Records excerpted from a collection:
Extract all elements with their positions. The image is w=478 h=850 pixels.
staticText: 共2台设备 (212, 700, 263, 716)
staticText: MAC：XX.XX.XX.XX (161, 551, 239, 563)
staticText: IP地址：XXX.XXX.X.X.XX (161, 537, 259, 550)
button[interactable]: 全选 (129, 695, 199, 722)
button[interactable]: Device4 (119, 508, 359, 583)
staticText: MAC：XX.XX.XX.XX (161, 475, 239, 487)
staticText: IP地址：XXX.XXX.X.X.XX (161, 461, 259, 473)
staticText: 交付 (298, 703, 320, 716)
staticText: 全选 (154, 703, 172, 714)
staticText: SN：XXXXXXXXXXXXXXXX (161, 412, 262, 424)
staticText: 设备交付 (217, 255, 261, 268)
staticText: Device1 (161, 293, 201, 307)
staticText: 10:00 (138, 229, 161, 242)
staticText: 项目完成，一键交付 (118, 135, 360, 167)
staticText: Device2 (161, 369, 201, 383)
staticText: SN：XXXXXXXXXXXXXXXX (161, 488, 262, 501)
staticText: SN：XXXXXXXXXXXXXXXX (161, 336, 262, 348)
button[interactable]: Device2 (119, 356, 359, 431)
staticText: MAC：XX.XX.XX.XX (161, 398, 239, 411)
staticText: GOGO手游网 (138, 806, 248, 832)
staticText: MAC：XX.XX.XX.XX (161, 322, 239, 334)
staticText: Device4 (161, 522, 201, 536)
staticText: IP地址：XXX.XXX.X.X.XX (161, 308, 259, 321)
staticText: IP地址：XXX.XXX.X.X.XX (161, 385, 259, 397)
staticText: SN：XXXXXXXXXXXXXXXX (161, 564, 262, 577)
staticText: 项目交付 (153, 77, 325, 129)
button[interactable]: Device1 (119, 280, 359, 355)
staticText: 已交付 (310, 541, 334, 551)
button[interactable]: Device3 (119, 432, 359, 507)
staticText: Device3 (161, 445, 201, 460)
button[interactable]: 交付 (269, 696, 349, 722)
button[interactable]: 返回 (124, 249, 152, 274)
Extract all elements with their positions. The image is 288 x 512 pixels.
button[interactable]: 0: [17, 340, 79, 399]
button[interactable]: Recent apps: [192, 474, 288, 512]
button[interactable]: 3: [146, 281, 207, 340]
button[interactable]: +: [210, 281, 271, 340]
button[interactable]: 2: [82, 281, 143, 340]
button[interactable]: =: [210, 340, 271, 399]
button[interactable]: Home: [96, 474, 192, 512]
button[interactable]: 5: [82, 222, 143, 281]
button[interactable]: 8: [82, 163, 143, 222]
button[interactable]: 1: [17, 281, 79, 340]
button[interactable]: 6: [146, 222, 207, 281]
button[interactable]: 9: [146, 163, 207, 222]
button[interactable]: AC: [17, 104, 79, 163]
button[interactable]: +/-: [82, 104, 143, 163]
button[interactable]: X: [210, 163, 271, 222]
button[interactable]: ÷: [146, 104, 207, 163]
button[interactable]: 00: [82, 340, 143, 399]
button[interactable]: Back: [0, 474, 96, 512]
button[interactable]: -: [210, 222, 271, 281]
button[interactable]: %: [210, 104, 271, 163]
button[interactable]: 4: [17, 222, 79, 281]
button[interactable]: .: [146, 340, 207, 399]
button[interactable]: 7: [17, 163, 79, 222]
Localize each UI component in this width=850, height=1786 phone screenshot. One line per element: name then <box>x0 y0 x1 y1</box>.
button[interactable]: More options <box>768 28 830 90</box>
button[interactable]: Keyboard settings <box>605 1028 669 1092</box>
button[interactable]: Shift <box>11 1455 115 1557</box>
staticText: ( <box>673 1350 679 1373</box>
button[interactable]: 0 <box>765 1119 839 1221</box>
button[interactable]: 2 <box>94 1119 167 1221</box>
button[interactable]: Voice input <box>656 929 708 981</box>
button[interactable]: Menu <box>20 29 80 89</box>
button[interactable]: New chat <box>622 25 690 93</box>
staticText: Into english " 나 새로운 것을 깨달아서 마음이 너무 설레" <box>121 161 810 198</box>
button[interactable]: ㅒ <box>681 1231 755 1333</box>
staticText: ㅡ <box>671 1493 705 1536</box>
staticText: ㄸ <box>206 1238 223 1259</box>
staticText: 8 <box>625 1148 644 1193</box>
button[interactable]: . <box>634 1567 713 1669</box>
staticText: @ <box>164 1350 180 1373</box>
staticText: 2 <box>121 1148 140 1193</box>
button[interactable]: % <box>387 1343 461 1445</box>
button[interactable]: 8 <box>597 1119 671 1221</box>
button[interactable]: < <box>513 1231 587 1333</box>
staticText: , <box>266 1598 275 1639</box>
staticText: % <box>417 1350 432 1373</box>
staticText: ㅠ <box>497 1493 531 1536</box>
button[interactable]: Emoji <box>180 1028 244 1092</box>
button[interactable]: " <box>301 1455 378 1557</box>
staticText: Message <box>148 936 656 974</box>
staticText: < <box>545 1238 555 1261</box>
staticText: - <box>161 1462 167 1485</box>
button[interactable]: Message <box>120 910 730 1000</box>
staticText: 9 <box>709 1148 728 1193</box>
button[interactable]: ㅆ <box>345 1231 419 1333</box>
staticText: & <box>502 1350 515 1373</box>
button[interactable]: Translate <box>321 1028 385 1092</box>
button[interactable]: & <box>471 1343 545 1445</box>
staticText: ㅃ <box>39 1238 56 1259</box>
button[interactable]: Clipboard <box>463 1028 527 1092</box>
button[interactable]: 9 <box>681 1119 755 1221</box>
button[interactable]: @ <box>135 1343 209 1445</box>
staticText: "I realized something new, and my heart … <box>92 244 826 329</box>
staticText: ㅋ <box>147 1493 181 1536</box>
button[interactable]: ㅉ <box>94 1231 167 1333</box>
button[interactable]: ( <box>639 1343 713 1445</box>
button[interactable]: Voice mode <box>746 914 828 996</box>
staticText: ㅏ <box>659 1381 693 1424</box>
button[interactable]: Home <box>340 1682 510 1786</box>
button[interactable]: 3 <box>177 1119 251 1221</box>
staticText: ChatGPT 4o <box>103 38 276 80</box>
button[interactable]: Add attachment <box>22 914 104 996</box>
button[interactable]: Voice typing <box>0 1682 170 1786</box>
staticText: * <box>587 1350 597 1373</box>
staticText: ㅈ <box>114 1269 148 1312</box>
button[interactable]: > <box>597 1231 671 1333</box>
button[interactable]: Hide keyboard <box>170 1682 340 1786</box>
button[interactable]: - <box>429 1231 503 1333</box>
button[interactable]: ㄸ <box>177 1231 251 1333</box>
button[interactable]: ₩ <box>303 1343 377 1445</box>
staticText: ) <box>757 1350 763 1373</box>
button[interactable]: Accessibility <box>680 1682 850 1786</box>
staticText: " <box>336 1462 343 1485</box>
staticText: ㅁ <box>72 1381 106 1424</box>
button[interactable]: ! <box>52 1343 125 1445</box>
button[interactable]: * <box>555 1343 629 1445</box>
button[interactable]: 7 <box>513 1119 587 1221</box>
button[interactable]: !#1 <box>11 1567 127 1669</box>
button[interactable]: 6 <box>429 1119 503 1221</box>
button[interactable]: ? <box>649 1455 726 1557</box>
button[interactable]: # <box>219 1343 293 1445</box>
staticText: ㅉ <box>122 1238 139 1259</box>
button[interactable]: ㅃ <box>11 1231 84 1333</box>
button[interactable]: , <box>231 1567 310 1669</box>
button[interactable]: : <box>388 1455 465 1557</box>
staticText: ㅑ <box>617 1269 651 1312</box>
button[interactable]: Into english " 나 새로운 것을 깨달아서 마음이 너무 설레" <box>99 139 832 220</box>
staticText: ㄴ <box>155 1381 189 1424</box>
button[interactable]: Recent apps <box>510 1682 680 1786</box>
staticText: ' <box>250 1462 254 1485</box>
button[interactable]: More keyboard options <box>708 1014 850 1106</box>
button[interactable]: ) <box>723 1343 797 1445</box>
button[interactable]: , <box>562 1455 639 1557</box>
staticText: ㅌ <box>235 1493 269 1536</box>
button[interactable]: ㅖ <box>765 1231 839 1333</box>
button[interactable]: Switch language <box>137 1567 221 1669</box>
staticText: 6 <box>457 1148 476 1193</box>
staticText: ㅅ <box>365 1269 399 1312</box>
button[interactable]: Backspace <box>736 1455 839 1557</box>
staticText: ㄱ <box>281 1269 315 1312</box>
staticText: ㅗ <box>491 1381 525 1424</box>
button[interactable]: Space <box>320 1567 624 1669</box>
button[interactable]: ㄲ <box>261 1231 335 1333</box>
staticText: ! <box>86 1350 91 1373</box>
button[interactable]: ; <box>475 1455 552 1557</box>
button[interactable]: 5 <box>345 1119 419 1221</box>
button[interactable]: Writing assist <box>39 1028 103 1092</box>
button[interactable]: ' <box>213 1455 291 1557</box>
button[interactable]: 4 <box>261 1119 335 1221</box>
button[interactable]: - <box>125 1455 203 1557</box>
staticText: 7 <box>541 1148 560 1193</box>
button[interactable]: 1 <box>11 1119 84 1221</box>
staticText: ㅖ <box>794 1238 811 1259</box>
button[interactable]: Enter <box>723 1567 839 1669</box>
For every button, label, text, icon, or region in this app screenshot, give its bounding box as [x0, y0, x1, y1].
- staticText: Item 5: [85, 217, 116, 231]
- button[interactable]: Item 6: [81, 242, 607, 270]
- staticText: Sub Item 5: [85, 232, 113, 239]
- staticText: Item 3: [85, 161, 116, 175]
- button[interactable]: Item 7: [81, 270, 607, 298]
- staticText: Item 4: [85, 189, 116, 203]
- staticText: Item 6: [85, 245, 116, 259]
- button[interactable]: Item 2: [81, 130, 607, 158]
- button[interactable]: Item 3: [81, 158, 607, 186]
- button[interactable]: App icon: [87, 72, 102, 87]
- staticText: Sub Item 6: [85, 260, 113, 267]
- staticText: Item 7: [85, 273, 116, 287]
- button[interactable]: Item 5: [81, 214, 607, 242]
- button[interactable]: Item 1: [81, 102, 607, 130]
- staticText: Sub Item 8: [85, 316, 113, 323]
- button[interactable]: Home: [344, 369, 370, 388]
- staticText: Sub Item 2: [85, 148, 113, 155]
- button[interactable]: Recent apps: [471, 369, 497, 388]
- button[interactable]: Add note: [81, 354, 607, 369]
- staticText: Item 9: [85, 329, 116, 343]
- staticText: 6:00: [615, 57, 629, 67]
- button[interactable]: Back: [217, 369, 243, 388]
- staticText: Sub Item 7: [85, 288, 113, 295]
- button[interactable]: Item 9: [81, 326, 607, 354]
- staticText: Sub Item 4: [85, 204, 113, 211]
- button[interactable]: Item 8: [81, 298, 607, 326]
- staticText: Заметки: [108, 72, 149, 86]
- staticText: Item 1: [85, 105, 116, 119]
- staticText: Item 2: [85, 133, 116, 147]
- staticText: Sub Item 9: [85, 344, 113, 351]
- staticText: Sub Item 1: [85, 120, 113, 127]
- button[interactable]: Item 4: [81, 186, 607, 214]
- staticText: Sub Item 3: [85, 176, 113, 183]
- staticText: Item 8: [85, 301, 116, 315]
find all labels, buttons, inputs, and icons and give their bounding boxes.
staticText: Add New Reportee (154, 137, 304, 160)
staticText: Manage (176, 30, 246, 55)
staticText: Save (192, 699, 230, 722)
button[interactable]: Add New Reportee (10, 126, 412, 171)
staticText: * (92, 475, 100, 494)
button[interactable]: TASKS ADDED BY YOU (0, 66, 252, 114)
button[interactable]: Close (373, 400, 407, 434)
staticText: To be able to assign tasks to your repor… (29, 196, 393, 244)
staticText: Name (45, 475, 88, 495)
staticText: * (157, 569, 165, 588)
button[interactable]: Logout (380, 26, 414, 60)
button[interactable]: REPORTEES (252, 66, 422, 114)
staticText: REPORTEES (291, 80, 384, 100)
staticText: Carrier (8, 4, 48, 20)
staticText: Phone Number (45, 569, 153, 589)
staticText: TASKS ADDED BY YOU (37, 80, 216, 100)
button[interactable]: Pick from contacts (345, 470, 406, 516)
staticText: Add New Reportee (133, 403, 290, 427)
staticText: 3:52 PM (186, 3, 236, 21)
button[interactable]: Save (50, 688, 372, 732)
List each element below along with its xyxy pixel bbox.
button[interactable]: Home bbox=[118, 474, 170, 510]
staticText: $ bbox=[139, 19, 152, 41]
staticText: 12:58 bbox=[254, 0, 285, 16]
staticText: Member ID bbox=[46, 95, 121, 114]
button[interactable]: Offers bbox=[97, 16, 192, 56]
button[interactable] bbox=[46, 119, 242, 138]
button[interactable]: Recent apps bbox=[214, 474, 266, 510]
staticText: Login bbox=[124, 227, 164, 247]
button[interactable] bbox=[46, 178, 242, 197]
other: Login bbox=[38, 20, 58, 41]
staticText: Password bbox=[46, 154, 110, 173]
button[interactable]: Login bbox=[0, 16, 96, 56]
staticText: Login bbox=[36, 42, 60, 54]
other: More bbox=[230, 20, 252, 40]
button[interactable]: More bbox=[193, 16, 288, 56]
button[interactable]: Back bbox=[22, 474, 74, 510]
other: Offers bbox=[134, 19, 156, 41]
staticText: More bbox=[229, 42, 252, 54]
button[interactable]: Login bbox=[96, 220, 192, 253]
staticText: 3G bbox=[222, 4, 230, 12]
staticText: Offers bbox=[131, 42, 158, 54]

TASK:
Please return all lines above in which the string "bounding" is found.

WRITTEN REPLY:
For every button, label, text, icon, or region in this app screenshot, give its bounding box as [x0, y0, x1, y1].
find all labels, buttons, inputs, and icons and give their bounding boxes.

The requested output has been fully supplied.